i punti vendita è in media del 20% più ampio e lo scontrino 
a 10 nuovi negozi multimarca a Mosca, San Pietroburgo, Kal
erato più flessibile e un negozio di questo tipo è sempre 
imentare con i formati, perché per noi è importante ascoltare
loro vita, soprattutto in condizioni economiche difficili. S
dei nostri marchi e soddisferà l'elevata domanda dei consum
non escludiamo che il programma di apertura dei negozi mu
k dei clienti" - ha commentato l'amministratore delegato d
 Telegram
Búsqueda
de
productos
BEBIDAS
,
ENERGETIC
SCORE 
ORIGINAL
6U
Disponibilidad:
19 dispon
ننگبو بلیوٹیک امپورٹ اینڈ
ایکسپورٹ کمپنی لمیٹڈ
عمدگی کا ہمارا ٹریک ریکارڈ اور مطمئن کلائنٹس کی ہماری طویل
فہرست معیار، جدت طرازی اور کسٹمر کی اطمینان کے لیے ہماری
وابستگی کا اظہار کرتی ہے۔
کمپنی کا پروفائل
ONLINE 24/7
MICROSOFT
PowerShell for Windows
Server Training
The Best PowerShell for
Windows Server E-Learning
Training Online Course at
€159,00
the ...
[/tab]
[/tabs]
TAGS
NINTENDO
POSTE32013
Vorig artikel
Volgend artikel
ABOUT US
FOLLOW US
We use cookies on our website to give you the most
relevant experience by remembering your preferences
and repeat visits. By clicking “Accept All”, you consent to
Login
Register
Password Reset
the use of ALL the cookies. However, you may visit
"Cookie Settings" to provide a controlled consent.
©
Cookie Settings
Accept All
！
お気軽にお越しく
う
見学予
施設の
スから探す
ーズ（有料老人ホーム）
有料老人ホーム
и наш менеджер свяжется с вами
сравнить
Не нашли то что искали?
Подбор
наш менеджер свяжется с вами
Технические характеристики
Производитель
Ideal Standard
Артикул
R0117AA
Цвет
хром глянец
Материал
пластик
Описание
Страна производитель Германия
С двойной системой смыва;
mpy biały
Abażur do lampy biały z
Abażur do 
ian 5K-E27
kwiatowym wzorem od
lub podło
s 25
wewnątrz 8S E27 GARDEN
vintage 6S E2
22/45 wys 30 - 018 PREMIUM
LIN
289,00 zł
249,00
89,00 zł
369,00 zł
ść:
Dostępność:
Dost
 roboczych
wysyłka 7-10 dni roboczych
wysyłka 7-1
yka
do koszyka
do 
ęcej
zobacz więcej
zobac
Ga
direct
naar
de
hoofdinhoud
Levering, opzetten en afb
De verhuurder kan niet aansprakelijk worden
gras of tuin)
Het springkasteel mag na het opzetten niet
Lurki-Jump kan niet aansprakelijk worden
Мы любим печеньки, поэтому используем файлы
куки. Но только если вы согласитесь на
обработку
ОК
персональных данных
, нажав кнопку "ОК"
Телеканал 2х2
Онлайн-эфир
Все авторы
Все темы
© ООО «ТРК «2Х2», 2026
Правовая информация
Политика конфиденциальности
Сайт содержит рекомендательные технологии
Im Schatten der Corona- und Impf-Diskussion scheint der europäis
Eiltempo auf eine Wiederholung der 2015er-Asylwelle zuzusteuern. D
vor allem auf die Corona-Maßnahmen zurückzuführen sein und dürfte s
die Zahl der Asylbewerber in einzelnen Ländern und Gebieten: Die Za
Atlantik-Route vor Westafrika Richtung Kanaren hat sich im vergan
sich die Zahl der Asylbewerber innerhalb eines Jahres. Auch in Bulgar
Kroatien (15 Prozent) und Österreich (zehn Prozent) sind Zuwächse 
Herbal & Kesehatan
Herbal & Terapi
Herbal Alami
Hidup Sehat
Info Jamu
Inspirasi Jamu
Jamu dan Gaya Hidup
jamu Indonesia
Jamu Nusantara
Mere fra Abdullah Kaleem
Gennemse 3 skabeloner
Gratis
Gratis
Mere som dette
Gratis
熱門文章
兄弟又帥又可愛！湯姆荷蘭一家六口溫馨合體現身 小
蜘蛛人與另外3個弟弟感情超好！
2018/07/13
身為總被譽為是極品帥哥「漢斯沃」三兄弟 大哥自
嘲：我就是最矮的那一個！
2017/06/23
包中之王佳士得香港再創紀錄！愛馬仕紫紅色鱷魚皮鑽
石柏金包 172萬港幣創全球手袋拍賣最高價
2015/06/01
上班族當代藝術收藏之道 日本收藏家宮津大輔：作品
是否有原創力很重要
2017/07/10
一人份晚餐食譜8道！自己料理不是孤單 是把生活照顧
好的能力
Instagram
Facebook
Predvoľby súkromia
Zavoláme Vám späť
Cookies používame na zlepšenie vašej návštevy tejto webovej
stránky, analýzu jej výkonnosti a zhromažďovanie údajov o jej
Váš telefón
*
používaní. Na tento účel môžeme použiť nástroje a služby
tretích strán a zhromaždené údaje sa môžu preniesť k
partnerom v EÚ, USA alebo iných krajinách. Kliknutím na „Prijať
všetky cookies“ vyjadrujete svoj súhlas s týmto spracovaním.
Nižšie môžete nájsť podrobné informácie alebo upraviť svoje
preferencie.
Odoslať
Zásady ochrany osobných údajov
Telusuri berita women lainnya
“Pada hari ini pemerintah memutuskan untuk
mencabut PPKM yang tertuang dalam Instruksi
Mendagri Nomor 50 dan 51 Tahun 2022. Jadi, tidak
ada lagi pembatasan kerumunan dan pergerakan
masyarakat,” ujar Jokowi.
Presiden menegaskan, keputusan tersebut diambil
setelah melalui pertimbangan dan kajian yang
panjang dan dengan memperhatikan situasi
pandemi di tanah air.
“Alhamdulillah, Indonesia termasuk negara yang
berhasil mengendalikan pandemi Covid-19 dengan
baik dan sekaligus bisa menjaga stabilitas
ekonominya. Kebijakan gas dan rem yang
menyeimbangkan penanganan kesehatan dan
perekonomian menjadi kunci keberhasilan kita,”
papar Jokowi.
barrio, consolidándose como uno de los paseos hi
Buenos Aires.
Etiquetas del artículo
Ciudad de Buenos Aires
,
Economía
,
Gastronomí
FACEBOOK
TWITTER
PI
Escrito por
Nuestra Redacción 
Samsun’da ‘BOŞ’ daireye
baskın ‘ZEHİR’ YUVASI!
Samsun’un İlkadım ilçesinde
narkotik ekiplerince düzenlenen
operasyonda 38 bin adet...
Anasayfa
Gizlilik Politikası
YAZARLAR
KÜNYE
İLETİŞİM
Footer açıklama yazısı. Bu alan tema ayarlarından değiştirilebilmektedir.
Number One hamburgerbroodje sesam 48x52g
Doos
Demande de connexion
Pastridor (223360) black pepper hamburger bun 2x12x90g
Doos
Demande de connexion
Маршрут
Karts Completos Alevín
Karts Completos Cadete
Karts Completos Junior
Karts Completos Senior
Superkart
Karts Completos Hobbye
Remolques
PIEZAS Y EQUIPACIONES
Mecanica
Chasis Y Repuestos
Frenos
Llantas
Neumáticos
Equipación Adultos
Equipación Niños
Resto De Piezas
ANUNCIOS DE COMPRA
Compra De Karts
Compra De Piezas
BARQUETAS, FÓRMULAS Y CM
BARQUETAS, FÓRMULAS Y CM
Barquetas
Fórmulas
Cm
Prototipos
++++++++++
> [WHAT YOU HAVE TO DO]: Your reply should be an exact copy of every line from the line with "operasyonda 38 bin adet..." through the final line of the data, and nothing more.

> [OUTPUT FOR THIS TASK]:
operasyonda 38 bin adet...
Anasayfa
Gizlilik Politikası
YAZARLAR
KÜNYE
İLETİŞİM
Footer açıklama yazısı. Bu alan tema ayarlarından değiştirilebilmektedir.
Number One hamburgerbroodje sesam 48x52g
Doos
Demande de connexion
Pastridor (223360) black pepper hamburger bun 2x12x90g
Doos
Demande de connexion
Маршрут
Karts Completos Alevín
Karts Completos Cadete
Karts Completos Junior
Karts Completos Senior
Superkart
Karts Completos Hobbye
Remolques
PIEZAS Y EQUIPACIONES
Mecanica
Chasis Y Repuestos
Frenos
Llantas
Neumáticos
Equipación Adultos
Equipación Niños
Resto De Piezas
ANUNCIOS DE COMPRA
Compra De Karts
Compra De Piezas
BARQUETAS, FÓRMULAS Y CM
BARQUETAS, FÓRMULAS Y CM
Barquetas
Fórmulas
Cm
Prototipos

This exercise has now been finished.